• Listed entries:

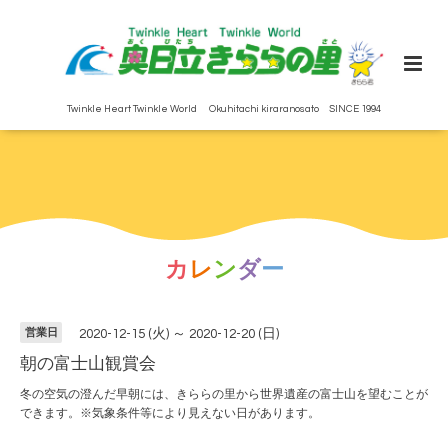
Twinkle Heart Twinkle World Okuhitachi kiraranosato SINCE 1994
カ
レ
ン
ダ
ー
営業日
2020-12-15 (火) ～ 2020-12-20 (日)
朝の富士山観賞会
冬の空気の澄んだ早朝には、きららの里から世界遺産の富士山を望むことが
できます。※気象条件等により見えない日があります。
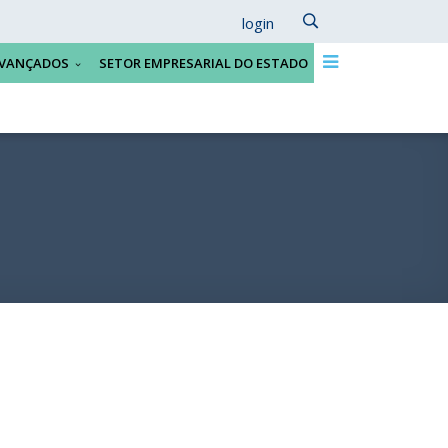
login
VANÇADOS
SETOR EMPRESARIAL DO ESTADO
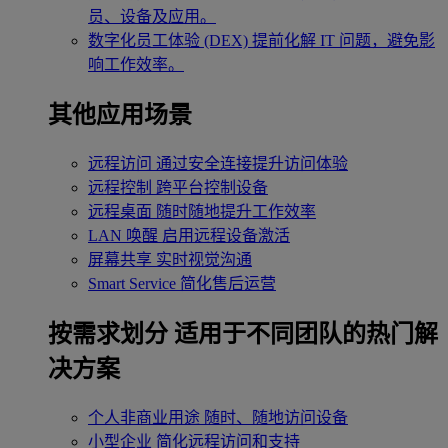
员、设备及应用。
数字化员工体验 (DEX)
提前化解 IT 问题，避免影
响工作效率。
其他应用场景
远程访问
通过安全连接提升访问体验
远程控制
跨平台控制设备
远程桌面
随时随地提升工作效率
LAN 唤醒
启用远程设备激活
屏幕共享
实时视觉沟通
Smart Service
简化售后运营
按需求划分
适用于不同团队的热门解
决方案
个人非商业用途
随时、随地访问设备
小型企业
简化远程访问和支持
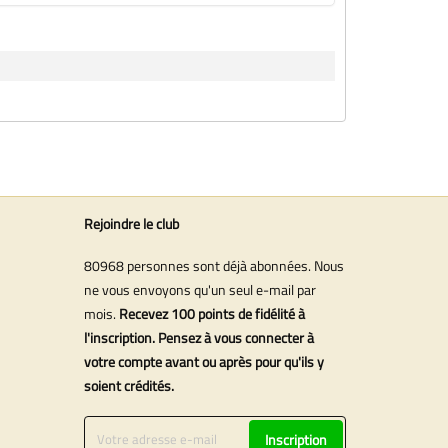
Rejoindre le club
80968 personnes sont déjà abonnées. Nous
ne vous envoyons qu'un seul e-mail par
mois.
Recevez 100 points de fidélité à
l'inscription. Pensez à vous connecter à
votre compte avant ou après pour qu'ils y
soient crédités.
Inscription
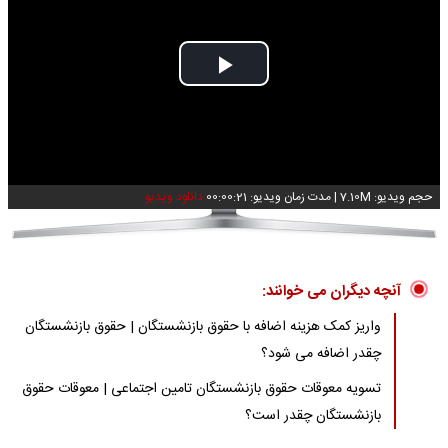
Play
Video
حجم ویدیو: 7.10M
|
مدت زمان ویدیو: 00:00:21
دانلود ویدیو
آنچه دیگران می خوانند:
واریز کمک هزینه اضافه با حقوق بازنشستگان | حقوق بازنشستگان
چقدر اضافه می شود؟
تسویه معوقات حقوق بازنشستگان تامین اجتماعی | معوقات حقوق
بازنشستگان چقدر است؟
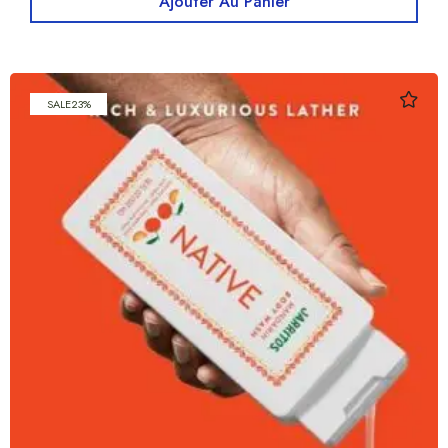
Ajouter Au Panier
SALE
23%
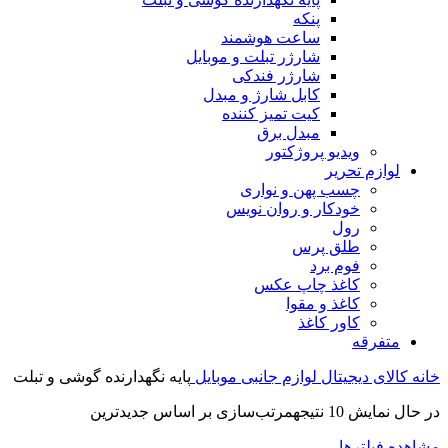
پنکه
ساعت هوشمند
شارژر تبلت و موبایل
شارژر فندکی
کابل شارژ و مبدل
کیت تمیز کننده
مبدل برق
ویدیو پروژکتور
لوازم تحریر
چسب پهن و نواری
خودکار و روان نویس
رول
طلق پرس
فوم برد
کاغذ چاپ عکس
کاغذ و مقوا
کاور کاغذ
متفرقه
خانه
کالای دیجیتال
لوازم جانبی موبایل
پایه نگهدارنده گوشی و تبلت
در حال نمایش 10 نتیجه
مرتب‌سازی بر اساس جدیدترین
مشاهده فیلترها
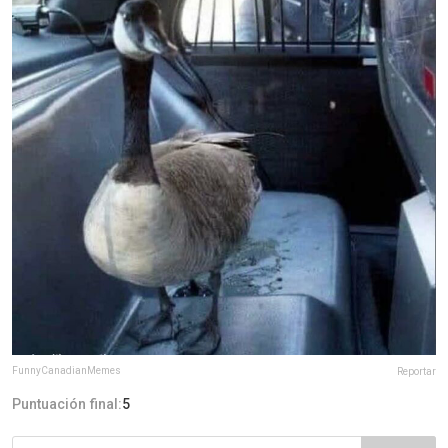
FunnyCanadianMemes
Reportar
Puntuación final:
5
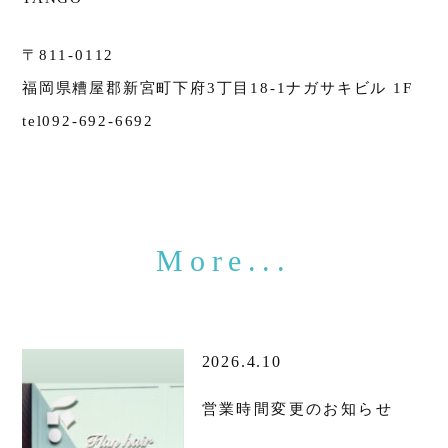
〒811-0112
福岡県糟屋郡新宮町下府3丁目18-1ナガサキビル 1F
tel092-692-6692
2026.4.10
営業時間変更のお知らせ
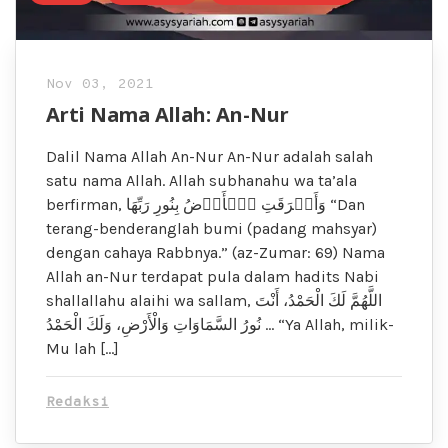
Nov 03, 2021
Arti Nama Allah: An-Nur
Dalil Nama Allah An-Nur An-Nur adalah salah
satu nama Allah. Allah subhanahu wa ta’ala
berfirman, وَأَشۡرَقَتِ ٱلۡأَرۡضُ بِنُورِ رَبِّهَا “Dan
terang-benderanglah bumi (padang mahsyar)
dengan cahaya Rabbnya.” (az-Zumar: 69) Nama
Allah an-Nur terdapat pula dalam hadits Nabi
shallallahu alaihi wa sallam, اللَّهُمَّ لَكَ الْحَمْدُ، أَنْتَ
نُورُ السَّمَاوَاتِ وَالْأَرْضِ، وَلَكَ الْحَمْدُ … “Ya Allah, milik-
Mu lah […]
Redaksi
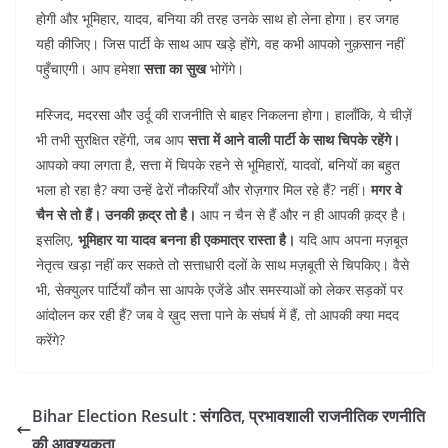
होगी और भूमिहार, यादव, बनिया की तरह उनके साथ हो लेना होगा। हर जगह
यही कीजिए। जिस पार्टी के साथ आप खड़े होंगे, वह कभी आपको नुक़सान नहीं
पहुँचाएगी। आप हमेशा
सत्ता का सुख
भोगेंगे।
मस्जिद, मदरसा और उर्दू की राजनीति से बाहर निकलना होगा। हालाँकि, ये चीज़ें
भी तभी सुरक्षित रहेंगी, जब आप
सत्ता में आने वाली पार्टी के साथ चिपके रहेंगे।
आपको क्या लगता है, सत्ता में चिपके रहने से भूमिहारों, यादवों, बनियों का बहुत
भला हो रहा है? क्या उन्हें ढेरों नौकरियाँ और रोज़गार मिल रहे हैं? नहीं।
मगर वे
चैन से तो हैं। उनकी क़द्र तो है।
आप न चैन से हैं और न ही आपकी क़द्र है।
इसलिए,
भूमिहार या यादव बनना ही एकमात्र रास्ता है।
यदि आप अपना मज़बूत
नेतृत्व खड़ा नहीं कर सकते तो सत्ताधारी दलों के साथ मज़बूती से चिपकिए। वैसे
भी, सेक्युलर पार्टियाँ कौन सा आपके एजेंडे और समस्याओं को लेकर सड़कों पर
आंदोलन कर रही हैं? जब वे ख़ुद सत्ता पाने के संघर्ष में हैं, तो आपकी क्या मदद
करेंगे?
Bihar Election Result : संगठित, प्रभावशाली राजनीतिक रणनीति
की आवश्यकता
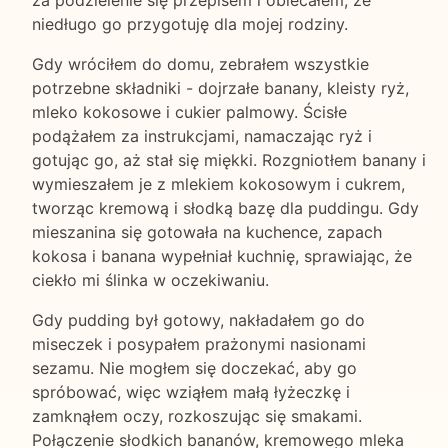
za podzielenie się przepisem i obiecałem, że
niedługo go przygotuję dla mojej rodziny.
Gdy wróciłem do domu, zebrałem wszystkie
potrzebne składniki - dojrzałe banany, kleisty ryż,
mleko kokosowe i cukier palmowy. Ścisłe
podążałem za instrukcjami, namaczając ryż i
gotując go, aż stał się miękki. Rozgniotłem banany i
wymieszałem je z mlekiem kokosowym i cukrem,
tworząc kremową i słodką bazę dla puddingu. Gdy
mieszanina się gotowała na kuchence, zapach
kokosa i banana wypełniał kuchnię, sprawiając, że
ciekło mi ślinka w oczekiwaniu.
Gdy pudding był gotowy, nakładałem go do
miseczek i posypałem prażonymi nasionami
sezamu. Nie mogłem się doczekać, aby go
spróbować, więc wziąłem małą łyżeczkę i
zamknąłem oczy, rozkoszując się smakami.
Połączenie słodkich bananów, kremowego mleka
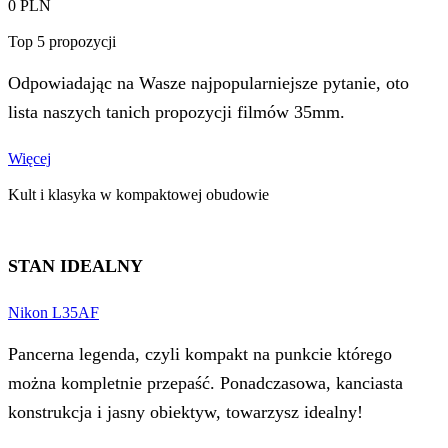
0
PLN
Top 5 propozycji
Odpowiadając na Wasze najpopularniejsze pytanie, oto
lista naszych tanich propozycji filmów 35mm.
Więcej
Kult i klasyka w kompaktowej obudowie
STAN IDEALNY
Nikon L35AF
Pancerna legenda, czyli kompakt na punkcie którego
można kompletnie przepaść. Ponadczasowa, kanciasta
konstrukcja i jasny obiektyw, towarzysz idealny!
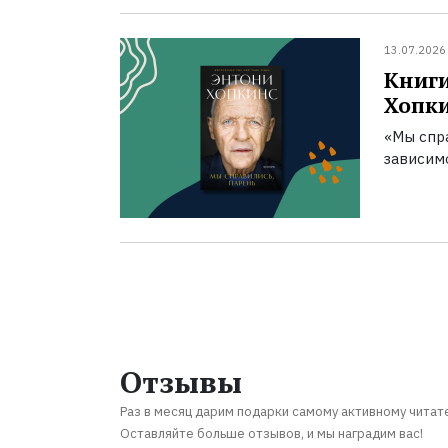
13.07.2026
Книги
Хопк
«Мы спра
зависим
Отзывы
Раз в месяц дарим подарки самому активному читат
Оставляйте больше отзывов, и мы наградим вас!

• What is being asked:
Please return every line from the material above where the string "بازنشستگان" occurs.

• Expected output:
واریز کمک هزینه اضافه با حقوق بازنشستگان | حقوق بازنشستگان
تسویه معوقات حقوق بازنشستگان تامین اجتماعی | معوقات حقوق
بازنشستگان چقدر است؟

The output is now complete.